Published Jan 5, 2005
Hello, my name is Katherine. I have been an LPN for 10 years. I am an experienced clinition and have won awards for my excellence in clinical practice. I worked in an office for 10 years which gave me a vast amount of experience, from family practice,internal medicine,pre-op teaching,pediatric nursing to urgent care. I take pride in my skills and am dedicated to doing it right for the benefit of my patient. I loved my job but felt it was time for a change so I took a new job in a pediatric office, this office served patients from birth to 18 years old. When I discovered the nurses in this office were giving IM injections with a 5/8" needle I requested that they order some 1" needles, which they did. When the nurse who was orienting me told me that she "tapes syringes together" to give immunizations I almost fell over! I told her that was not clinically appropriate and I would not be doing that. I worked there for two weeks and was brought into the office managers office after work one evening and told that it wasn't working out and they would have to let me go. When I asked why she told me it was because I was too set in my ways and obviously was not willing to do things their way. As difficult as this has been for me, I feel proud that I stood my ground and refused to do it wrong to just keep my job. From what I understand the department of health got word of this and has since gone in to correct the situation. Unfortunately it was at the expence of my job but at least I know the children are being properly immunized because of my sacrifice. Now I'm off to the trenches again to find a job that appreciates a skilled and dedicated nurse!

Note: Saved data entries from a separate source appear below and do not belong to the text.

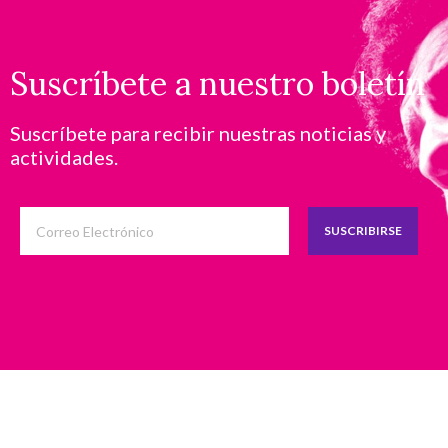
Suscríbete a nuestro boletín
Suscríbete para recibir nuestras noticias y
actividades.
SUSCRIBIRSE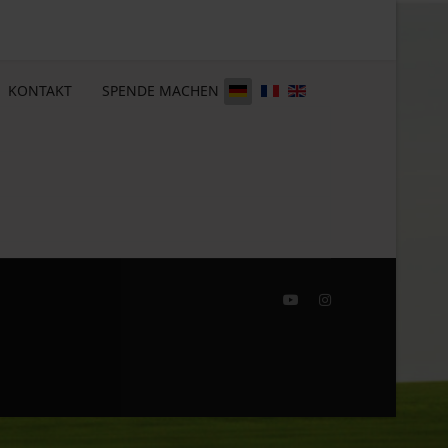
KONTAKT
SPENDE MACHEN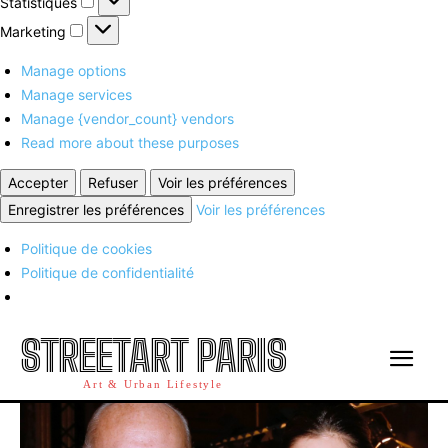
Statistiques
Marketing
Marketing
Manage options
Manage services
Manage {vendor_count} vendors
Read more about these purposes
Accepter
Refuser
Voir les préférences
Enregistrer les préférences
Voir les préférences
Politique de cookies
Politique de confidentialité
STREETART PARIS
Art & Urban Lifestyle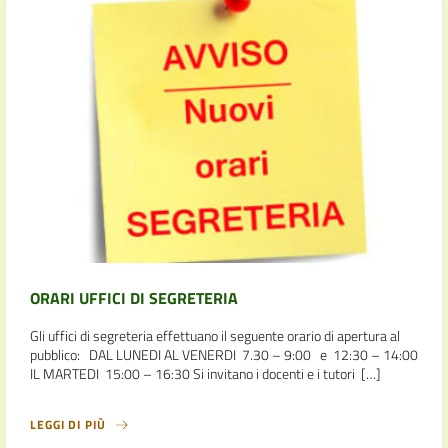
ORARI UFFICI DI SEGRETERIA
Gli uffici di segreteria effettuano il seguente orario di apertura al
pubblico: DAL LUNEDI AL VENERDI 7.30 – 9:00 e 12:30 – 14:00
IL MARTEDI 15:00 – 16:30 Si invitano i docenti e i tutori […]
LEGGI DI PIÙ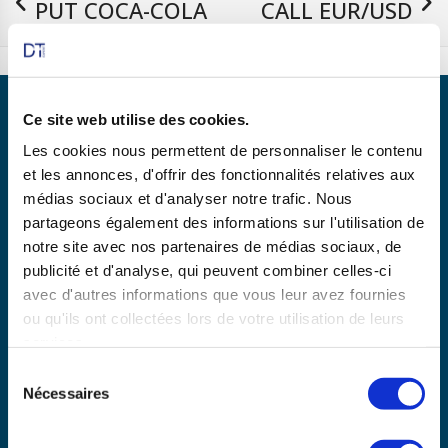
PUT COCA-COLA
CALL EUR/USD
15/05/2025
22/05/2025
Ce site web utilise des cookies.
Les cookies nous permettent de personnaliser le contenu
et les annonces, d'offrir des fonctionnalités relatives aux
Partenaire de
médias sociaux et d'analyser notre trafic. Nous
partageons également des informations sur l'utilisation de
notre site avec nos partenaires de médias sociaux, de
publicité et d'analyse, qui peuvent combiner celles-ci
En savoir plus
avec d'autres informations que vous leur avez fournies
ou qu'ils ont collectées lors de votre utilisation de leurs
services.
Copyright © 2025 dtexpert.com
Sélection
La Charte DT Expert
Mentions légales
CGV
Nécessaires
du
Politique de confidentialité
Disclaimer
consentement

Good for you! You're a great example of the kind of nurse I want to be. One that won't back down but why don't they give you your job back? Is this legal for them to do that especially after they were proven wrong?

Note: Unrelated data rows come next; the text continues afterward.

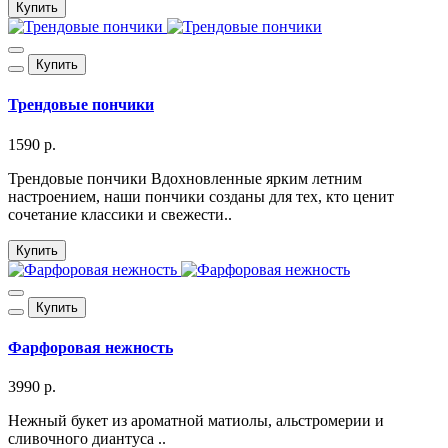
Купить
Купить
Трендовые пончики
1590 р.
Трендовые пончики Вдохновленные ярким летним
настроением, наши пончики созданы для тех, кто ценит
сочетание классики и свежести..
Купить
Купить
Фарфоровая нежность
3990 р.
Нежный букет из ароматной матиолы, альстромерии и
сливочного диантуса ..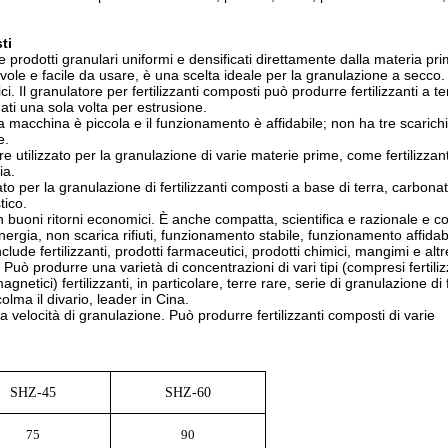
ti
prodotti granulari uniformi e densificati direttamente dalla materia pri
evole e facile da usare, è una scelta ideale per la granulazione a secco.
ci. Il granulatore per fertilizzanti composti può produrre fertilizzanti a 
ati una sola volta per estrusione.
cchina è piccola e il funzionamento è affidabile; non ha tre scarichi di 
e.
 utilizzato per la granulazione di varie materie prime, come fertilizzan
ia.
ato per la granulazione di fertilizzanti composti a base di terra, carbonat
tico.
 buoni ritorni economici. È anche compatta, scientifica e razionale e c
ergia, non scarica rifiuti, funzionamento stabile, funzionamento affidabi
ude fertilizzanti, prodotti farmaceutici, prodotti chimici, mangimi e alt
 Può produrre una varietà di concentrazioni di vari tipi (compresi fertiliz
 magnetici) fertilizzanti, in particolare, terre rare, serie di granulazione di f
lma il divario, leader in Cina.
 velocità di granulazione. Può produrre fertilizzanti composti di varie
SHZ-45
SHZ-60
75
90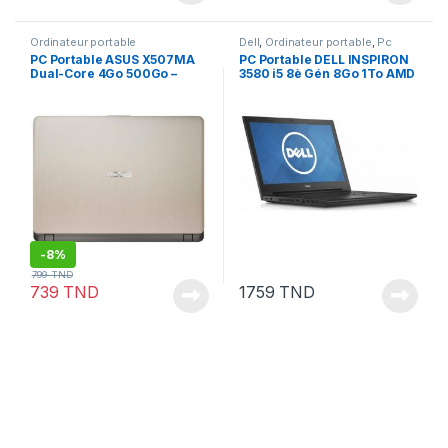
Ordinateur portable
Dell
,
Ordinateur portable
,
Pc
Portable
PC Portable ASUS X507MA
PC Portable DELL INSPIRON
Dual-Core 4Go 500Go –
3580 i5 8è Gén 8Go 1To AMD
Gold
Radeon 520 2 Go
-
8%
799
TND
739
TND
1759
TND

This is why I get scared sometimes. It seems there isn't enough protection for nurses! Doctors stick together but it seems nurses are encouraged to "snitch" on each other. Am I alone by thinking this way?
I'm sorry to hear about tis.
Good luck. Your next position will be lucky to have you.
Hello, my name is Katherine. .... When I discovered the nurses in this office were giving IM injections with a 5/8" needle I requested that they order some 1" needles, which they did. When the nurse who was orienting me told me that she "tapes syringes together" to give immunizations I almost fell over!
Their practice is not only stupid and clinically incorrect, it is dangerous.
You have attempted to let the front office know, and they ignored you. The practice continues. You need to contact your BON and let them know your experience and what you did, and what happened to you, very objectively (no feelings or background info).
And you need to find a different job. Good luck to you!
What do you mean, she "tapes syringes together"?
Good luck in your job search.
so, when you say they taped syringes together... are you saying that 2 syringes are taped to give 2 injections at one time? Just trying to get a clear picture of this....
Freaky stuff......even if they tape them together to administer one dose...the meds are only coming through one needle so I don't get it either. :chuckle
What do you mean, she "tapes syringes together"?Good luck in your job search.
When she gives immunizations such as DTaP and say Hep B....she tapes the syringes together to give two injections at the same time. This makes it so two injections are given less than a 1/2 inch apart...clearly inappropriate landmarks.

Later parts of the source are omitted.